[The below article appeared first in Seven Sisters’ Post (Guwahati), 30 December 2012]
The trauma of the Delhi woman who was raped has ended with her death. The atrocity roused middle class anger all over the country. Emotions ran high around this atrocious act of some drunken men and the demonstrators made demands such as death penalty for rape and castration in public. This outburst is understandable given the cruelty of the perpetrators of the crime. However, one can ask whether this will become one more case of reacting to a single case without taking cognizance of the malaise that leads to such crimes. It became a high profile case because it happened in Delhi. That does not reduce the atrocity of the crime. But for change to occur in favour of women one has to go beyond this single case and deal with the issues involved. One has to remember that what happened in Delhi is not an exception. It received publicity because it happened in the capital but many more cases are hushed up regularly or are not reported. According to police records during 2011 India witnessed 228,650 crimes against women, 24,206 of them of rape and 35,565 of kidnapping and abduction.
These are reported cases. Probably a much bigger number goes unreported because of the stigma attached to it. Secondly, according to police records around 90 percent of rapes are committed by persons known to the victim, most of them family members. Thirdly, a large number of victims belong to voiceless communities. For example, in an article in Counter-currents, Cynthia Stephen quotes a dalit girl from a village in Tamil Nadu as saying “ there is no girl in our lane who has not been coerced or raped by the dominant caste men when they go to the fields to fetch water or for work.†Men from the dominant castes threaten the dalits with dire consequences if they dare complain to the police. So these cases go unreported. Finally, often the police add to the trauma. For example, an 18 year old girl in Badhshapur village in Patiala committed suicide on December 26, six weeks after being raped by three men. Her mother reports that when she went to complain to the police they humiliated the girl with lewd question such as “how did they touch your breast? Did they open their jeans or coat first?†The criminals were arrested only after her suicide. Or take the case of the police officer in Haryana who was elevated to the highest rank though a budding tennis star had accused him of raping her. She too committed suicide because she was unable to bear the harassment. The officer was given a six month jail sentence some years after his retirement.

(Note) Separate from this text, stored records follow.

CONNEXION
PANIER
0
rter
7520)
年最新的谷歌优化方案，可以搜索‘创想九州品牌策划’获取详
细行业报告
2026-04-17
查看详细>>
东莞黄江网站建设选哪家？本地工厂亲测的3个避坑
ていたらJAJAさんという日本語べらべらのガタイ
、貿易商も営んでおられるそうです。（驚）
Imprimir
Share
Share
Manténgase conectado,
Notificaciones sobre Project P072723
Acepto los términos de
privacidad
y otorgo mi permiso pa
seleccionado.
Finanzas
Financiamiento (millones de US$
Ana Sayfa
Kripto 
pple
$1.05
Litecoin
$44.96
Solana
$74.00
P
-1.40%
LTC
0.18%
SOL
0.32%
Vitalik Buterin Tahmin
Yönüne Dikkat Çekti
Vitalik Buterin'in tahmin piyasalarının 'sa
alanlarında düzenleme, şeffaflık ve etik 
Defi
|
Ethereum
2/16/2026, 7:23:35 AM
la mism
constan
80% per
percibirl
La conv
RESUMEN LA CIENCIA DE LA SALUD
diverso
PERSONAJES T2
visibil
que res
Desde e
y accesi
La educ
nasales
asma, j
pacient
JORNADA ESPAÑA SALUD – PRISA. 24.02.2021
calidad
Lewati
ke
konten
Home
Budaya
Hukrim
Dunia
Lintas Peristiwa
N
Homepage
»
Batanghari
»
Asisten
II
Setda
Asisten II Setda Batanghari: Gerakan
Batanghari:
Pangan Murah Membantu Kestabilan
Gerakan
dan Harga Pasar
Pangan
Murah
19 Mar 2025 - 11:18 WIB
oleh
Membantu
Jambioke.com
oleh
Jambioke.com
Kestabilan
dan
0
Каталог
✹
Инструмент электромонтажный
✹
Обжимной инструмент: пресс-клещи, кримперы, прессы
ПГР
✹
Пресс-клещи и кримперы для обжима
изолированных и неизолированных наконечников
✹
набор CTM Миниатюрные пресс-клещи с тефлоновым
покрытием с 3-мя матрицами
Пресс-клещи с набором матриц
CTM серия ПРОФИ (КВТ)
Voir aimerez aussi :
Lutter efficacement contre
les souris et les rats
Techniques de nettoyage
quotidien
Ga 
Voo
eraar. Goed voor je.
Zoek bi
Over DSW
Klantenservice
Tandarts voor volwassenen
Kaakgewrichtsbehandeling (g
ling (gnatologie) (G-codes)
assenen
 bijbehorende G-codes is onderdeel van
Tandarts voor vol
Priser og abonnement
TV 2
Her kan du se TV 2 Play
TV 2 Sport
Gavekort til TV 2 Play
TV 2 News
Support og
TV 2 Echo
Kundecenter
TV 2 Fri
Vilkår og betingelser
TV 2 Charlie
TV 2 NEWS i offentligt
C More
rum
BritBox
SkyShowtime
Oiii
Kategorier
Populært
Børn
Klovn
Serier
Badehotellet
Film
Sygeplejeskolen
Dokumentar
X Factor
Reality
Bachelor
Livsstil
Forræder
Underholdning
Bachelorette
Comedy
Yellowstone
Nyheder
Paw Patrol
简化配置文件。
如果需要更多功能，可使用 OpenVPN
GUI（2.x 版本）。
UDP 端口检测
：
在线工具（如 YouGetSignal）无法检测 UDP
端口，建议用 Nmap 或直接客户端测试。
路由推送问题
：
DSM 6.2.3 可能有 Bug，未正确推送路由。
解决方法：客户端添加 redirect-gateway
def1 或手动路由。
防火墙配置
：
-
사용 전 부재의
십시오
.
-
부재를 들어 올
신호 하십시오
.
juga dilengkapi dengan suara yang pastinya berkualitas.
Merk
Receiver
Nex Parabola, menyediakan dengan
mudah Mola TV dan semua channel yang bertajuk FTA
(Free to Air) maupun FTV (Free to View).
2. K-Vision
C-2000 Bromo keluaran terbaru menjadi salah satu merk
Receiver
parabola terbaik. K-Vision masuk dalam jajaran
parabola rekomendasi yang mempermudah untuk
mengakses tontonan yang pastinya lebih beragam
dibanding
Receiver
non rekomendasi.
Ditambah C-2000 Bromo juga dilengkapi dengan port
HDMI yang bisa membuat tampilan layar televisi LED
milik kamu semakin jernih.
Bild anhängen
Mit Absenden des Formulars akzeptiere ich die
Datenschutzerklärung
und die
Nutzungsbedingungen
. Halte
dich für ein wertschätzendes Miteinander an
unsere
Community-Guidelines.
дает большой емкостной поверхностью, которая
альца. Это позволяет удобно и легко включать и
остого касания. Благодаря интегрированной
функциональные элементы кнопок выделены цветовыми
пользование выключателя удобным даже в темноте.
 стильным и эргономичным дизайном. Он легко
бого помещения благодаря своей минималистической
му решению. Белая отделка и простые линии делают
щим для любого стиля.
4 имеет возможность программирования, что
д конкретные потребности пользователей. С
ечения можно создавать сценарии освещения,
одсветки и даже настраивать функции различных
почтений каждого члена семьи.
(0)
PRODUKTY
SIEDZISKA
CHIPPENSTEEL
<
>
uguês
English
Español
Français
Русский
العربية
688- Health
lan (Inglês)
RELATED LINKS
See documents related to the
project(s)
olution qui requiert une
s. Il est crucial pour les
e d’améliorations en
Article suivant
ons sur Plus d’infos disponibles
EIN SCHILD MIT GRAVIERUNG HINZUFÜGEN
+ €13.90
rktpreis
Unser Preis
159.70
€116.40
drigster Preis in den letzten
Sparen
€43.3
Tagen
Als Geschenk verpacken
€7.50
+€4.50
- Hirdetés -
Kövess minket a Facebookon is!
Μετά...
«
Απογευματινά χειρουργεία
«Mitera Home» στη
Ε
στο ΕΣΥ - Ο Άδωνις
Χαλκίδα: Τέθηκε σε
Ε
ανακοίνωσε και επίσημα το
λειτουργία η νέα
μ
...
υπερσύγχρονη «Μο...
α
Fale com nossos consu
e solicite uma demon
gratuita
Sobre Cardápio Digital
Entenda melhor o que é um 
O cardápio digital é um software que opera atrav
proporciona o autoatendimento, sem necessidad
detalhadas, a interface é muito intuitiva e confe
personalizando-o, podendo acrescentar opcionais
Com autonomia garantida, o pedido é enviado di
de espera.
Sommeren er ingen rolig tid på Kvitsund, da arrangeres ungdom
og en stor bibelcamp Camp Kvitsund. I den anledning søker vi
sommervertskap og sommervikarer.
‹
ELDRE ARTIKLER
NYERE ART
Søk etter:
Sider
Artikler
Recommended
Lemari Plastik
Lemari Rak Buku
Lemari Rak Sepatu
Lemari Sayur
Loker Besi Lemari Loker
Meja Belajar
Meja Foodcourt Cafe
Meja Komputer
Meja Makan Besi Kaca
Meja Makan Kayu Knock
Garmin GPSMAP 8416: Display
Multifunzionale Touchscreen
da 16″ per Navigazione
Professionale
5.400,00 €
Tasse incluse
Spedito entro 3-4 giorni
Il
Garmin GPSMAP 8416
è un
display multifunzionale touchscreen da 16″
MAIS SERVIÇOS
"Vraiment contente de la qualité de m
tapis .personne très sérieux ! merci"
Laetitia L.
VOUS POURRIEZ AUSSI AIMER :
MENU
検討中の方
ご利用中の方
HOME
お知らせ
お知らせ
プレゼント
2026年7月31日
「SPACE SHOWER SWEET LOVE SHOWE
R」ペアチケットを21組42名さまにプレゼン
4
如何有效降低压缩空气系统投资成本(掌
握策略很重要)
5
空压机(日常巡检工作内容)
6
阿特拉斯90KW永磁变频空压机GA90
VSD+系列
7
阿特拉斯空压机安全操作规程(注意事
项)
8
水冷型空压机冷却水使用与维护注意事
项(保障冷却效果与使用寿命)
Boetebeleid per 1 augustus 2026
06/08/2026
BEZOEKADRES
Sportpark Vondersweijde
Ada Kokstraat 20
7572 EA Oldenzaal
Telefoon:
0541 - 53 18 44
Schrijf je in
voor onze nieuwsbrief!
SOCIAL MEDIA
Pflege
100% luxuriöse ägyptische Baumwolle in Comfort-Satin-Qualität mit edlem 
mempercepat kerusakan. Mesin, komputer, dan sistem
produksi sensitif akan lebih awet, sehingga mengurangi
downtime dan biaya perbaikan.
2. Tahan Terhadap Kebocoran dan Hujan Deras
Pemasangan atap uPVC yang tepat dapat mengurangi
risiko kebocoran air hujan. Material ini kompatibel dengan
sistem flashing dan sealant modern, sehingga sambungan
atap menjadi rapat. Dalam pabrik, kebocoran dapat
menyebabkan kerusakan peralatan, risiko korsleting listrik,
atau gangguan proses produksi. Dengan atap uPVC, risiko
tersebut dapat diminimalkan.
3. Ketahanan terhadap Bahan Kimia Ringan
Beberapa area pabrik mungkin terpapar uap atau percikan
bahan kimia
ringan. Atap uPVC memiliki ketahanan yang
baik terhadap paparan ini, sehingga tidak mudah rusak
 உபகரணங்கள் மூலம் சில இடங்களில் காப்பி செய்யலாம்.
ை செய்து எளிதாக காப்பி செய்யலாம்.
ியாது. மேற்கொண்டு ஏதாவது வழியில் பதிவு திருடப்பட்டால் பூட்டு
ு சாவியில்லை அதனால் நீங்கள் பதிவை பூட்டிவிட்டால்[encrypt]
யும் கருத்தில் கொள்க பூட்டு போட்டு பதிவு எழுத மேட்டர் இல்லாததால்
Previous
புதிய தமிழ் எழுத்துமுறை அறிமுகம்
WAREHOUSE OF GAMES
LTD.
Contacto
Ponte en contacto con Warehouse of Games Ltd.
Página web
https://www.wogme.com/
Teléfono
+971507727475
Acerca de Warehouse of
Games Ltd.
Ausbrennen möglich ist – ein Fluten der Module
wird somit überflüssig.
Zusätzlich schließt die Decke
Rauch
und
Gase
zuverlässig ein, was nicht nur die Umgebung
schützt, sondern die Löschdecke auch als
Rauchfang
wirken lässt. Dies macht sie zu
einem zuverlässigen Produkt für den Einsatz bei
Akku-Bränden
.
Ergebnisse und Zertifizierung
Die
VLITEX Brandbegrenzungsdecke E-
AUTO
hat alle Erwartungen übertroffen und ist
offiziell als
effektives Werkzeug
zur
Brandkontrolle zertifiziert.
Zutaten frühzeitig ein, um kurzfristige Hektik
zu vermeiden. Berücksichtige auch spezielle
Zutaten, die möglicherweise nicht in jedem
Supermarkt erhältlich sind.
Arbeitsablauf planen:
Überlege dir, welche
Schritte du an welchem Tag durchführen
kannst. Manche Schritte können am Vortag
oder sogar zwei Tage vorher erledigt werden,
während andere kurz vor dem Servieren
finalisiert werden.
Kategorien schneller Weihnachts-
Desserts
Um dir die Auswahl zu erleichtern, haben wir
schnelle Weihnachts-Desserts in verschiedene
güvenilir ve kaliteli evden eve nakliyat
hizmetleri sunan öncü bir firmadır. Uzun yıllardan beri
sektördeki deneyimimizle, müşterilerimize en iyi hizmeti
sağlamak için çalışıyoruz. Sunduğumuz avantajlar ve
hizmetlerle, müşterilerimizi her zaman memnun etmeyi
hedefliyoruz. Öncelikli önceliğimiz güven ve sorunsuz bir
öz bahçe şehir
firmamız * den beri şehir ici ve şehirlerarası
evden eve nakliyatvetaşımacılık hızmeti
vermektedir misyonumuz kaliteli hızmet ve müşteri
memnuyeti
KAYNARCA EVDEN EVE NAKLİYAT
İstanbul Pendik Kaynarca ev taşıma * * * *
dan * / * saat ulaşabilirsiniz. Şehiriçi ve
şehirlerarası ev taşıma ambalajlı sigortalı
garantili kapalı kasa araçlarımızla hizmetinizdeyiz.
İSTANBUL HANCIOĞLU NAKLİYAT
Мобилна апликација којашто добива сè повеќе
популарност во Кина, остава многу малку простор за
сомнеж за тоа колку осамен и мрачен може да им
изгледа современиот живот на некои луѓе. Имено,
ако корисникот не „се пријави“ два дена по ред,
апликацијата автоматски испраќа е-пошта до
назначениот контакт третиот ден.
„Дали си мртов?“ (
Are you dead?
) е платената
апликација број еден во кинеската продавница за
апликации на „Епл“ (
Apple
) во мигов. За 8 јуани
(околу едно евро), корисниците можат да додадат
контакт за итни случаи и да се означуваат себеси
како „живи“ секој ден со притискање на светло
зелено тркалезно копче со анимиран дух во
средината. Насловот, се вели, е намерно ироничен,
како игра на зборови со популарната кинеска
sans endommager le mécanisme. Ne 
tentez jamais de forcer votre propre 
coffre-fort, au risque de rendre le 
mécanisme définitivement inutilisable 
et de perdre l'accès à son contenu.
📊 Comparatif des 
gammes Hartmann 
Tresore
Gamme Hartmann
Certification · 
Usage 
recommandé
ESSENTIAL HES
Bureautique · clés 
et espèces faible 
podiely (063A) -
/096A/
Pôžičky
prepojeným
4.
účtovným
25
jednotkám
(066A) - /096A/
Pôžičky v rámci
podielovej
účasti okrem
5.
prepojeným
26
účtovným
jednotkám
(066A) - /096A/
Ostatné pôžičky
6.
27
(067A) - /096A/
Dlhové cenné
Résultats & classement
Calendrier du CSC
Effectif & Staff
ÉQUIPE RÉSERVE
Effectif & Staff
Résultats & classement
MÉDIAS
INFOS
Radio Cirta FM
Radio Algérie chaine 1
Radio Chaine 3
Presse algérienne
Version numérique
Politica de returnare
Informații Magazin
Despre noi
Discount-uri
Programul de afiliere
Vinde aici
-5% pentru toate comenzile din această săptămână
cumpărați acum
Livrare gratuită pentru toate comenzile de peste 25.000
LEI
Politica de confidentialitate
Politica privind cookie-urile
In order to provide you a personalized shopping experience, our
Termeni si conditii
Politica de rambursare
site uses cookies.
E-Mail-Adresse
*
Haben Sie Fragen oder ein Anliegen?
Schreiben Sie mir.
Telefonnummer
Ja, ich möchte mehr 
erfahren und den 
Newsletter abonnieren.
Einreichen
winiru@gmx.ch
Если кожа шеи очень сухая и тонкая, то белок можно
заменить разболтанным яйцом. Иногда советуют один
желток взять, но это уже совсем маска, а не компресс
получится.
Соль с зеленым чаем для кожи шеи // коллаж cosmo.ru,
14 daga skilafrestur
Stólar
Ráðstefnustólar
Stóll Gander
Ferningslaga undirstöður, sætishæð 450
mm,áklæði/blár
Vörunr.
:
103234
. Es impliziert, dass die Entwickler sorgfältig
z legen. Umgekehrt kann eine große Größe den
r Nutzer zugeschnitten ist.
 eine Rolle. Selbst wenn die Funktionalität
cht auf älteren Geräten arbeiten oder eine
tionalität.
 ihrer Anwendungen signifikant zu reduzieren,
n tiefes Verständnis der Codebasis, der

These and other cases are symbolic of the attitudes of our society. The middle class stages demonstration in high profile cases and ignores the rest. Also the so called national media do the same. For example, when on December 23, 2005 some university students got into a railway compartment at Kokrajhar not knowing that it was a military wagon. All of them were raped by men paid to protect the citizens. But it did not become national news. Even in Assam it remained a Bodo women’s issue, not of all women. In other words, crimes against women are a result of the strong patriarchal values of our society but are also conditioned by ethnic and caste attitudes and in many cases by a false sense of patriotism. For example when the security forces rape women people are told to protect their honour and not report those cases. The victims do not matter. Even laws such as the Armed Forces Special Powers Act protect such criminals in uniform.
Given these attitudes, one can ask whether new laws, even death penalty, can prevent such crimes. One does not deny that police reforms and strong laws are required. But they alone cannot solve the problems that are deep rooted in our culture which is visible in actions such as a few lakh female foetuses aborted every year because women are considered a burden. If all rapists were to be hanged, the victims would have to lose some of their family members who are perpetrators of these crimes. Moreover, the acceptance of the value of male superiority by most women ensures that abuses are kept secret often on the pretext of protecting the girl’s or family honour. Or take the case of the tribal customary laws in the North East that give all social power to men alone. The leaders refuse to change the laws. For example, Nagaland has not been able to hold elections to the municipal councils because of the tribal leaders’ opposition to 33 percent reservations for women. They claim that their customary law does not allow women to have political power.
It is clear then, that laws cannot change this system. Dowry, child labour, caste-based discrimination are banned by law. But they cannot be implemented without changing the attitudes that give birth to these abuses. It is as true about women’s status as about corruption, caste and ethnic attitudes. No law can become effective without a social infrastructure to support it. But the temptation of the middle class that leads the demonstrations against rape, corruption and other abuses is to take up an event in isolation and ignore the attitudes and the social systems that cause it. For example, this class rightly took up political corruption as a cause to fight against but very few of them asked whether the hands of those who protested are clean. Similarly, this class also protested against the unjust arrest and jailing of Dr Binayak Sen and that was required. But they did not question the Sedition Act or the middle class needs for which the tribals are displaced. Their impoverishment is at the root of the Maoist rebellion in Central India.
One needs to ensure that also the issue of rape does not end with one case. The gender, class and caste attitudes that cause such abuses have to be tackled. One cannot stop at condemning the politician and the police departments. That step is required but new laws can only give one peace of conscience and cannot solve the problem. One has to look inwards and examine the social and cultural values that are behind such crimes. If the Delhi rape case leads to such self-examination, the 23 year old para-medical will not have laid down her life in vain.
The author is a former director of North Eastern Social Research Centre, Guwahati.